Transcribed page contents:
______
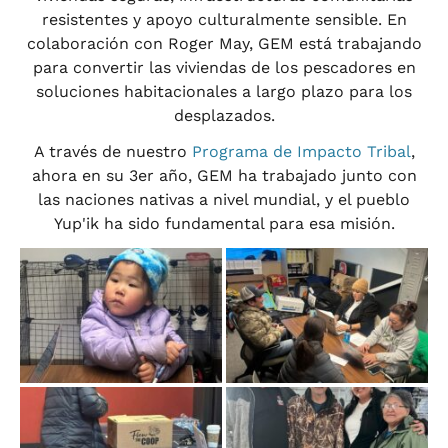
resistentes y apoyo culturalmente sensible. En
colaboración con Roger May, GEM está trabajando
para convertir las viviendas de los pescadores en
soluciones habitacionales a largo plazo para los
desplazados.
A través de nuestro
Programa de Impacto Tribal
,
ahora en su 3er año, GEM ha trabajado junto con
las naciones nativas a nivel mundial, y el pueblo
Yup'ik ha sido fundamental para esa misión.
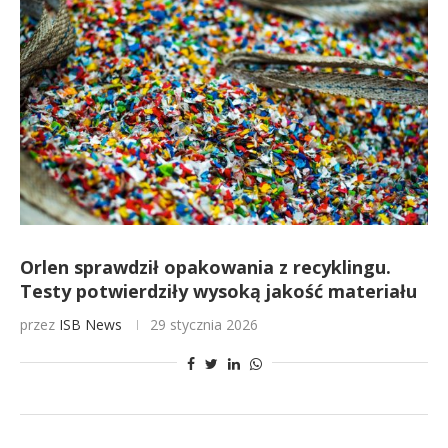
Orlen sprawdził opakowania z recyklingu.
Testy potwierdziły wysoką jakość materiału
przez
ISB News
29 stycznia 2026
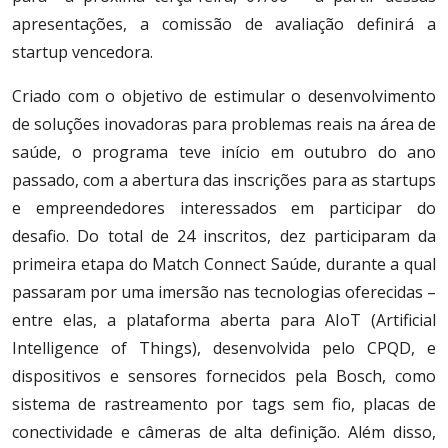
apresentações, a comissão de avaliação definirá a
startup vencedora.
Criado com o objetivo de estimular o desenvolvimento
de soluções inovadoras para problemas reais na área de
saúde, o programa teve início em outubro do ano
passado, com a abertura das inscrições para as startups
e empreendedores interessados em participar do
desafio. Do total de 24 inscritos, dez participaram da
primeira etapa do Match Connect Saúde, durante a qual
passaram por uma imersão nas tecnologias oferecidas –
entre elas, a plataforma aberta para AIoT (Artificial
Intelligence of Things), desenvolvida pelo CPQD, e
dispositivos e sensores fornecidos pela Bosch, como
sistema de rastreamento por tags sem fio, placas de
conectividade e câmeras de alta definição. Além disso,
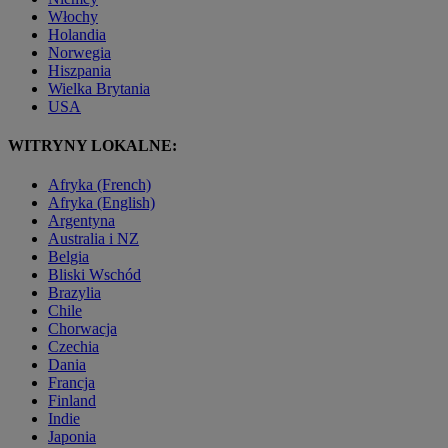
Włochy
Holandia
Norwegia
Hiszpania
Wielka Brytania
USA
WITRYNY LOKALNE:
Afryka (French)
Afryka (English)
Argentyna
Australia i NZ
Belgia
Bliski Wschód
Brazylia
Chile
Chorwacja
Czechia
Dania
Francja
Finland
Indie
Japonia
______
Task to complete ▸ What to print is the stretch of entries from the line with "29 stycznia 2026" up to and including the line with "dispositivos e sensores". Please print it exactly and leave out the pictures.

Solution to this problem ▸
29 stycznia 2026
apresentações, a comissão de avaliação definirá a
startup vencedora.
Criado com o objetivo de estimular o desenvolvimento
de soluções inovadoras para problemas reais na área de
saúde, o programa teve início em outubro do ano
passado, com a abertura das inscrições para as startups
e empreendedores interessados em participar do
desafio. Do total de 24 inscritos, dez participaram da
primeira etapa do Match Connect Saúde, durante a qual
passaram por uma imersão nas tecnologias oferecidas –
entre elas, a plataforma aberta para AIoT (Artificial
Intelligence of Things), desenvolvida pelo CPQD, e
dispositivos e sensores fornecidos pela Bosch, como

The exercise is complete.